Cachalot
- Author: Alan Dean Foster
- Cover artist: Darrell K. Sweet
- Language: English
- Series: Humanx Commonwealth
- Genre: Science fiction
- Publisher: Del Rey Books
- Publication date: April 1980
- Publication place: United States
- Media type: Print (paperback)
- Pages: 275 pp
- ISBN: 0-345-28066-0
- OCLC: 6456510
- LC Class: CPB Box no. 1874 vol. 6

= Cachalot (novel) =

1980 novel by Alan Dean Foster

Cachalot (1980) is a science fiction novel by American writer Alan Dean Foster.

==Plot summary==

Cachalot is an ocean planet where humans have begun building floating cities.
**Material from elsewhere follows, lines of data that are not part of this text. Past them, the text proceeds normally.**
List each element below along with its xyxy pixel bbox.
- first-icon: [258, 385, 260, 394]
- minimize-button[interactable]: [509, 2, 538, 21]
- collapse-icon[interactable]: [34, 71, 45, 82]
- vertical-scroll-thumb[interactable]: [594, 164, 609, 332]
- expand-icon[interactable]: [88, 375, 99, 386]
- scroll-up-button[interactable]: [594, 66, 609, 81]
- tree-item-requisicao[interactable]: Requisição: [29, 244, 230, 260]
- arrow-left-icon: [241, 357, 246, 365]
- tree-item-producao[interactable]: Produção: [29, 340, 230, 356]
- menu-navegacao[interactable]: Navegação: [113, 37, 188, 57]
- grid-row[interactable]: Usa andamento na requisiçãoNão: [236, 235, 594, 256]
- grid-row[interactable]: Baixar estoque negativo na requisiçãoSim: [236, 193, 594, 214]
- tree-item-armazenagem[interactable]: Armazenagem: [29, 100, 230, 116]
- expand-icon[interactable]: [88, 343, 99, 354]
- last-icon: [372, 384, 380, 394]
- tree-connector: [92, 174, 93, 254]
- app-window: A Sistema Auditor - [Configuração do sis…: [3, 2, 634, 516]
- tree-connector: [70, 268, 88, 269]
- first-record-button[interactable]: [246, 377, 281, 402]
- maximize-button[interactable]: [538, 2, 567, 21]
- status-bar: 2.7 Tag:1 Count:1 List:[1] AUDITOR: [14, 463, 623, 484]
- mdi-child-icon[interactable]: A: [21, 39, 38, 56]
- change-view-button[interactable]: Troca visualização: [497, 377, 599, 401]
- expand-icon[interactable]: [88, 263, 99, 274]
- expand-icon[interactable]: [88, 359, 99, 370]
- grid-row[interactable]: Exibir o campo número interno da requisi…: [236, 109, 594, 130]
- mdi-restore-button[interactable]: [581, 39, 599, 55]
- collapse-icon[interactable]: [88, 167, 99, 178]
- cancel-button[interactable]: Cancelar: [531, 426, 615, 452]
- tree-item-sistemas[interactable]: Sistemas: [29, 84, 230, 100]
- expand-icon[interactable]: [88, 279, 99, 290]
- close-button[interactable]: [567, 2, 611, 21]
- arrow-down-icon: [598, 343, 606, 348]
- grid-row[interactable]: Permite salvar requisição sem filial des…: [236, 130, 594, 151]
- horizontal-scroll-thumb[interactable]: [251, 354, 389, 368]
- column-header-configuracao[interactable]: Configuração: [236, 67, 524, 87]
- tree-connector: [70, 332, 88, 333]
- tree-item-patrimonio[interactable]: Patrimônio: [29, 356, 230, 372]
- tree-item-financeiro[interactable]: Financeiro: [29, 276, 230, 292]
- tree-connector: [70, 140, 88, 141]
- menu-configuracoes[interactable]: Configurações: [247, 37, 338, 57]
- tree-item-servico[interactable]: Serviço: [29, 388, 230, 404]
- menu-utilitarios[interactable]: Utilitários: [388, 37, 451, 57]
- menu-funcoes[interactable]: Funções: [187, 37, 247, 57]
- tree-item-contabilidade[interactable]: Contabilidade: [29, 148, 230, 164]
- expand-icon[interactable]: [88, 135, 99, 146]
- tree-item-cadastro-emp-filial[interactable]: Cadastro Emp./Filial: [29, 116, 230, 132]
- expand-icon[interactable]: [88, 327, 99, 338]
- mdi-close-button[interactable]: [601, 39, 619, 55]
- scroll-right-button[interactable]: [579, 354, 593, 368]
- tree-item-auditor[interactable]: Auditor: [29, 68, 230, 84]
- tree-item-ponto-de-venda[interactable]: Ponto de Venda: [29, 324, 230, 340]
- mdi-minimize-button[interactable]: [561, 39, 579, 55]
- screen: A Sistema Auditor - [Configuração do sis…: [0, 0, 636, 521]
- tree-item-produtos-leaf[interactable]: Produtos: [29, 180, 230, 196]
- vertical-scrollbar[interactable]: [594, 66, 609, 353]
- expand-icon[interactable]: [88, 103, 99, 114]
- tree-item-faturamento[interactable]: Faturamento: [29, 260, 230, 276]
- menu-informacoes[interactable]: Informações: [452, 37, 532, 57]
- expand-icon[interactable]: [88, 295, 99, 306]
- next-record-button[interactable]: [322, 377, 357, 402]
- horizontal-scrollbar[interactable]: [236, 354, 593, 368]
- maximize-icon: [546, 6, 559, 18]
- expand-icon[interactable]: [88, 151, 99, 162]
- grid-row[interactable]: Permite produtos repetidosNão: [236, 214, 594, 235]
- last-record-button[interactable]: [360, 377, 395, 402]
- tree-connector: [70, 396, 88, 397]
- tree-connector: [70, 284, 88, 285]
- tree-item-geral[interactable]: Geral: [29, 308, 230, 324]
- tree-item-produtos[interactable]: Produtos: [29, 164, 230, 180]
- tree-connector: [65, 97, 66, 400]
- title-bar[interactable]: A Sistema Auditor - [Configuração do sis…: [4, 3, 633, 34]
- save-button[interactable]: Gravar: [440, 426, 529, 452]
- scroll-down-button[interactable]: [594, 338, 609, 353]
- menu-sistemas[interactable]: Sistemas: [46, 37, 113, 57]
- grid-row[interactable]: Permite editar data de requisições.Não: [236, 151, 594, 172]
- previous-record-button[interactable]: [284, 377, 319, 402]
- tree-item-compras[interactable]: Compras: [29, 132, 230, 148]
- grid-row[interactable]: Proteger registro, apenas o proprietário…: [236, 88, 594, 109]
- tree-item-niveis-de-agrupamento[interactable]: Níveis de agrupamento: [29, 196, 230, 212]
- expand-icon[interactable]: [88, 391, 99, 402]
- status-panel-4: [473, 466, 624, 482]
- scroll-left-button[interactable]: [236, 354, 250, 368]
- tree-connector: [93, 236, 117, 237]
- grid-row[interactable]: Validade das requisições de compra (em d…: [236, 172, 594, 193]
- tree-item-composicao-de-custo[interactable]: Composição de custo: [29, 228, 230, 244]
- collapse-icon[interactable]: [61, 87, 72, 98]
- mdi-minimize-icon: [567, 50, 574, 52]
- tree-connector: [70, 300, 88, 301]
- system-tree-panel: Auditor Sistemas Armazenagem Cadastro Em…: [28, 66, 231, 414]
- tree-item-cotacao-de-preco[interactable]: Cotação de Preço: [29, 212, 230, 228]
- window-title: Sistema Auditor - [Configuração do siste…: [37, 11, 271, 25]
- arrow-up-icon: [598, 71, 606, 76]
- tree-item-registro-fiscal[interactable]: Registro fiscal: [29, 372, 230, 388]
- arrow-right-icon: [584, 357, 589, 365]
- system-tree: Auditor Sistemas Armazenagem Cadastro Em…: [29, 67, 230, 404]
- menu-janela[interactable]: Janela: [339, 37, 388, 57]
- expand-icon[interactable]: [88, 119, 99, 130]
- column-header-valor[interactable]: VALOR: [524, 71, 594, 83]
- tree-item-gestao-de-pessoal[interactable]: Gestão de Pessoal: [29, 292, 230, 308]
It is also the same planet where all of Earth's cetaceans were transplanted six hundred years ago after the Covenant of Peace was enacted with all intelligence-enhanced ocean dwellers. Four of these cities have been destroyed when a middle-aged scientist and her late-teen daughter are dispatched to the planet to discover the source of the attacks.

The novel title comes from the French word cachalot, meaning sperm whale. This word was applied to the sperm whale when the mammals were actively hunted in Earth's oceans.

The novel features a new musical instrument called "neurophon" producing not only tunes but also nerve sensations on human skin and irritating alien creatures found on the planet.